Morocco thanks to its role and investments in Africa is well-placed to be the venue for the annual meetings of the IMF and WB Group in October 2021 in Marrakech, Georgieva said at a joint press conference Thursday in Rabat with Finance Minister Mohammed Benchaaboun and Central Bank Governor Abdellatif Jouahri.
“I am impressed to see Morocco engaged constructively in economic prosperity through investments in the rest of Africa,” said Georgieva.
Morocco has geared the bulk of its foreign direct investments to the African continent where the country’s main telecom and fertilizer producing companies as well as banks and construction companies have rolled out investments.
She said Morocco is reaping the benefit of the “painful reforms” it has launched, lauding the country’s initiatives in favor of the youth and women.
The IMF chief commended Morocco’s willingness to move to a more flexible exchange rate of the dirham, adding that the IMF made available to Morocco a flexible credit line known as the precautionary liquidity line since 2018 that was treated as an insurance and never used.
Finance Minister Benchaaboun said relations with the IMF were excellent, noting that both parties have discussed the new generation of sector-based plans that Morocco prepares to launch part of a new development model.
He said Morocco was not pushed against its will to adopt dirham flexibility and that it was rather a sovereign choice, noting that Morocco will continue step-by-step with the currency reform.
Benchaaboun also said that the precautionary liquidity line was an insurance and hence Morocco never tapped into it as it was a tool to boost the confidence of capital markets and ensure against external shocks.
The IMF Chief also pointed out, at a meeting with students from Mohammed V University, Ibn Tofail University and the International University of Rabat (UIR), that Morocco is one of the few countries in Africa to have 22% of its gross domestic product (GDP) in the form of income.
“Morocco is considered to be one of the few countries in Africa to have 22% of its GDP in the form of income, while most countries suffer from financial difficulties,” she said.
Ms Georgieva also noted that “the kingdom is a country which has made good progress thanks to the various reforms undertaken”, adding “that it can represent a source of inspiration for other countries”.
Within the IMF, “we want to be Morocco’s partners and support the reform of the administration and the tax system to ensure that public spending meets the aspirations of Moroccan citizens,” she said.

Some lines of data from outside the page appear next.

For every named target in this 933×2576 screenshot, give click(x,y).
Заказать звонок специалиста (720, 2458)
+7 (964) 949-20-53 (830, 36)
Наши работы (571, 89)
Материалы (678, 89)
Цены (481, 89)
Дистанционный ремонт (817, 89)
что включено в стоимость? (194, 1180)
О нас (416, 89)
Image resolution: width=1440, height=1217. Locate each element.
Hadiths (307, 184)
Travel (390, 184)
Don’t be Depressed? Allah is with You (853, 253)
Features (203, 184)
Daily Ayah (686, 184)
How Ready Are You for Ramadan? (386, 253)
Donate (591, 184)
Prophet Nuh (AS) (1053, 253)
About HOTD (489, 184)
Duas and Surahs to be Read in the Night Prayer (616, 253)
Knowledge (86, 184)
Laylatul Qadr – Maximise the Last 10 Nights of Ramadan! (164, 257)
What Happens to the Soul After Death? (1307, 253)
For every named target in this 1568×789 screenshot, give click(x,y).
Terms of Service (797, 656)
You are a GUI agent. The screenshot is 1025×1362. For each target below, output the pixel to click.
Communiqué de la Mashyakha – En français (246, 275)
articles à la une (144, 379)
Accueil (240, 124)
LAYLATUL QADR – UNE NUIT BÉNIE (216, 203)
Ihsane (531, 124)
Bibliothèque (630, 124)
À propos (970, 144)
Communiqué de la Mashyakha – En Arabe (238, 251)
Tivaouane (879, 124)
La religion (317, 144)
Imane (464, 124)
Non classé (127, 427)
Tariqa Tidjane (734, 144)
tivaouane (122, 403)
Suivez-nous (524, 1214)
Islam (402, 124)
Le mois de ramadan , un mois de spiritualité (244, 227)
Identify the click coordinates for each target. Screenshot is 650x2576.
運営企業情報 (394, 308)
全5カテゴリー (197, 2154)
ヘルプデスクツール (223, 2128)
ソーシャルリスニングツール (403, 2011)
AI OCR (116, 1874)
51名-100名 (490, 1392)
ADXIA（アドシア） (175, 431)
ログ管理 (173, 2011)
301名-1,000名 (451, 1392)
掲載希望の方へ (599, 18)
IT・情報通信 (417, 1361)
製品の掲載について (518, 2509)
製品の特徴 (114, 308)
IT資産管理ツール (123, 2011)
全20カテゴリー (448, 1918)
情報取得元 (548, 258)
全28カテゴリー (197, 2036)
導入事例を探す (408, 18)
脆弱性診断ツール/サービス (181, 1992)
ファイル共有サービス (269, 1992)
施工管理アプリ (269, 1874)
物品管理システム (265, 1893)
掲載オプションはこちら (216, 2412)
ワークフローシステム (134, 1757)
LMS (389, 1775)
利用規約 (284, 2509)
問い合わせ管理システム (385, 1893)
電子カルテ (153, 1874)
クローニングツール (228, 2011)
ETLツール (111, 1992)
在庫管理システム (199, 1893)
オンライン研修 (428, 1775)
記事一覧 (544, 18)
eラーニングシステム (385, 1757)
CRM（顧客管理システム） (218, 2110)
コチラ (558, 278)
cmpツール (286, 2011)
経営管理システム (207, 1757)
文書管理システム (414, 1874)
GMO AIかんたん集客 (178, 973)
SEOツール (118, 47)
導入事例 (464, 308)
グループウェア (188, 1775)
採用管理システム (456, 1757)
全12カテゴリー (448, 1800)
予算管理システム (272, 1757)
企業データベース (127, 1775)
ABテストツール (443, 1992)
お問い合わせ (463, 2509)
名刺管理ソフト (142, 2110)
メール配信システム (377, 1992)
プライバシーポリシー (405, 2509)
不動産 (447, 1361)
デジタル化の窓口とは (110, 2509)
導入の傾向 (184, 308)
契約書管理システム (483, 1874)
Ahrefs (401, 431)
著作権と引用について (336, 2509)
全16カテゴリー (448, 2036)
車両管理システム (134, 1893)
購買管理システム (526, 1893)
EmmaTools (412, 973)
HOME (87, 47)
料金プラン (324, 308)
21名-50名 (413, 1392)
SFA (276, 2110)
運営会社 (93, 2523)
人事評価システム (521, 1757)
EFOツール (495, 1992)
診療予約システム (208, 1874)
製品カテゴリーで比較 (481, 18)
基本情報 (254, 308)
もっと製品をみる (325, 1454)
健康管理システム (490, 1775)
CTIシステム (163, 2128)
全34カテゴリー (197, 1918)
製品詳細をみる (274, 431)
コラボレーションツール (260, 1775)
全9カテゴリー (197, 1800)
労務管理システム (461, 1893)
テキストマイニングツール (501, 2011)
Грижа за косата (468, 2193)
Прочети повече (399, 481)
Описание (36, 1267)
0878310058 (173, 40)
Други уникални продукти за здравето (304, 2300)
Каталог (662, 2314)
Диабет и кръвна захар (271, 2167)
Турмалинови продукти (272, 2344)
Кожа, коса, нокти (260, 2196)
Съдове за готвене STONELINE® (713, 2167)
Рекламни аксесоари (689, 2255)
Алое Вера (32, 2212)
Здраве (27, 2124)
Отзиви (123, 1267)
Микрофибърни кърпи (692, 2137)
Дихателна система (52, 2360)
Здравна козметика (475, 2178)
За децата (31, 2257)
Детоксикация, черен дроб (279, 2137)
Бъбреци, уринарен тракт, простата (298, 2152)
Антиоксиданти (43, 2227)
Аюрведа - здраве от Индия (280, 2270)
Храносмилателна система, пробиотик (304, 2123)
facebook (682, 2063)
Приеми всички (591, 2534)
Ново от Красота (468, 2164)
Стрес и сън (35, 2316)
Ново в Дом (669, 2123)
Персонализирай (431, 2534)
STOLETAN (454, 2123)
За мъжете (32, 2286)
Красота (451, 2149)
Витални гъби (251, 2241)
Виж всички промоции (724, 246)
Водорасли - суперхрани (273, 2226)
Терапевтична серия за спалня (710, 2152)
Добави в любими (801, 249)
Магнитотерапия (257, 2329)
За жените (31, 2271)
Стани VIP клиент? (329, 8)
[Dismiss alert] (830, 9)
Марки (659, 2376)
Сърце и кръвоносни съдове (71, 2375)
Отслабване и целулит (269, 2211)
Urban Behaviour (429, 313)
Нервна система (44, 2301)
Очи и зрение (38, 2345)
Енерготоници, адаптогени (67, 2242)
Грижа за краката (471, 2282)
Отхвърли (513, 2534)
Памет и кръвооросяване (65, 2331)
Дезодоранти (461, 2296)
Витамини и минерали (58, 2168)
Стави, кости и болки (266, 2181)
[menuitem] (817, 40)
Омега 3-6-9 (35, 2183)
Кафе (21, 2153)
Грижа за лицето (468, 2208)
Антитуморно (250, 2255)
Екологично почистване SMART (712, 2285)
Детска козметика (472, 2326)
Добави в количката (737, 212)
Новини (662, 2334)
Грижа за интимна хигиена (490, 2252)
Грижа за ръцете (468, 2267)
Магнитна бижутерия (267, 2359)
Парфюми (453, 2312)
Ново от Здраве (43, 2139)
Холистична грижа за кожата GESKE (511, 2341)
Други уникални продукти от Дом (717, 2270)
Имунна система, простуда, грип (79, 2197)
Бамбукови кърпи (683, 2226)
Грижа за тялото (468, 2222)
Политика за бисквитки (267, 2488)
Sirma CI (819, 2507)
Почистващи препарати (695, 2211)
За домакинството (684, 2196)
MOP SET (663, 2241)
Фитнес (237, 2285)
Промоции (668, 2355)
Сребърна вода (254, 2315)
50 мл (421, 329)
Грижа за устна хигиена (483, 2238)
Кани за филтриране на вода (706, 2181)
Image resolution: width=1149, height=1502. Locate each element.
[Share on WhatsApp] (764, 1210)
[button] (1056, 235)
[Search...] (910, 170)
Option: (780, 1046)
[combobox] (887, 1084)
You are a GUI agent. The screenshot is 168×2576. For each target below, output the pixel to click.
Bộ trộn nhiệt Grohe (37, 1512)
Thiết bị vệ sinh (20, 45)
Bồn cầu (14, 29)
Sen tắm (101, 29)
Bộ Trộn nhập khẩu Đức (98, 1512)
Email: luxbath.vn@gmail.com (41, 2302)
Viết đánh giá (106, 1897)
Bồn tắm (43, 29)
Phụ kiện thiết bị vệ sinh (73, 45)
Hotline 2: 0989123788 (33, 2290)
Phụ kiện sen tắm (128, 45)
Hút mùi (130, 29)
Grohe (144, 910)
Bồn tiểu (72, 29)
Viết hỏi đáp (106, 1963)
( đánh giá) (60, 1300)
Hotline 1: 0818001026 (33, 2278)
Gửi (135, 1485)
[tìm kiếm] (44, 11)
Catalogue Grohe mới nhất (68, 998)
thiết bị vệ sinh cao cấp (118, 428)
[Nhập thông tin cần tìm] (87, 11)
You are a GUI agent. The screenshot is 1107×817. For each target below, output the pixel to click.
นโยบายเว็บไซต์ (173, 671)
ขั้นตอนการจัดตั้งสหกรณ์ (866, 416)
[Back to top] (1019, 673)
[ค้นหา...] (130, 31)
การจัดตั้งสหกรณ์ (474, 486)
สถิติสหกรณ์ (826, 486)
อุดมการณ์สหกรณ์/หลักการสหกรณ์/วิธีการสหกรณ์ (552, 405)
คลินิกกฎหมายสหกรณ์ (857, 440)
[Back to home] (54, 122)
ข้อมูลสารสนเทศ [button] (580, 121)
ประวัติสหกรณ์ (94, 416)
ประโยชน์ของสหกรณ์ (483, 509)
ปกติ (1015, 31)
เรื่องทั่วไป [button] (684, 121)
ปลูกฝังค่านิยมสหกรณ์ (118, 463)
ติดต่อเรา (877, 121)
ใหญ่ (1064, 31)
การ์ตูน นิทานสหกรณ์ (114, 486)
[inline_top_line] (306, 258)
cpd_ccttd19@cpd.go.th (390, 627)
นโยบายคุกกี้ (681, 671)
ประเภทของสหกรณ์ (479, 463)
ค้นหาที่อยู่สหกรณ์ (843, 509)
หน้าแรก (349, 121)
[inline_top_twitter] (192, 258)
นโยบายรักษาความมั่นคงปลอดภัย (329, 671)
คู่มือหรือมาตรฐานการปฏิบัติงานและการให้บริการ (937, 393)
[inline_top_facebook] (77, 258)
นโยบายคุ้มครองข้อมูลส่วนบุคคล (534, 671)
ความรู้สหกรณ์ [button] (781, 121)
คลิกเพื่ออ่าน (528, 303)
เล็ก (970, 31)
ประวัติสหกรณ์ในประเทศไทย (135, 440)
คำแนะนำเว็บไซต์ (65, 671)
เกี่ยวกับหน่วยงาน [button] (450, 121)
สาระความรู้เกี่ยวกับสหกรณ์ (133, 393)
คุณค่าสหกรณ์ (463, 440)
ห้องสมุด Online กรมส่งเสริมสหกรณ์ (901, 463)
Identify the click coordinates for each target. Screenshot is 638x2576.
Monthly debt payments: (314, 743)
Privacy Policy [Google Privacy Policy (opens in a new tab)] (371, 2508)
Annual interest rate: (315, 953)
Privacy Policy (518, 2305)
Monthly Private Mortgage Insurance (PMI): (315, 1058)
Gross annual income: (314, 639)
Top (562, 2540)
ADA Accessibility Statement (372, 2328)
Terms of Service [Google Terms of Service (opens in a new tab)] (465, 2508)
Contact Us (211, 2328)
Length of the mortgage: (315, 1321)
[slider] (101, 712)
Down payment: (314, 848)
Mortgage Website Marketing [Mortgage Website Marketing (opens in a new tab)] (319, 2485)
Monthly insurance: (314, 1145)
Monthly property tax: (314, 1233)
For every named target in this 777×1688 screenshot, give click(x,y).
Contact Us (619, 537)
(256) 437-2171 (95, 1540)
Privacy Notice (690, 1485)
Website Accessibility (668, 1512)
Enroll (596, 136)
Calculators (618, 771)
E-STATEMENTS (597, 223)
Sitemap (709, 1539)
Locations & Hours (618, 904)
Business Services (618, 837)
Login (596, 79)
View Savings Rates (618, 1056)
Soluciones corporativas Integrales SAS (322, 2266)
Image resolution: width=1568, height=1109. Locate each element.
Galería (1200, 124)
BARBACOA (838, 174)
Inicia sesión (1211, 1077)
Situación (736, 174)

During her working visit to Morocco Feb.17 to 20, Mrs Kristalina Georgieva made a trip to Marrakech, the venue of the 2021 Annual Meetings of the IMF and the World Bank. “After several years at last this event will be organized on African soil,” she said adding that Morocco was chosen to be a world economic and financial capital for “its history, its culture and its economic dynamism.”
This will be the first time that an African country will host the IMF-WB annual meetings in 47 years.
The meetings are set to bring together the ministers of economy and finance of 188 member states, in addition to the directors of central banks, international investors, and businessmen.
Heads of State, parliamentarians, and representatives of civil society are also expected at the event.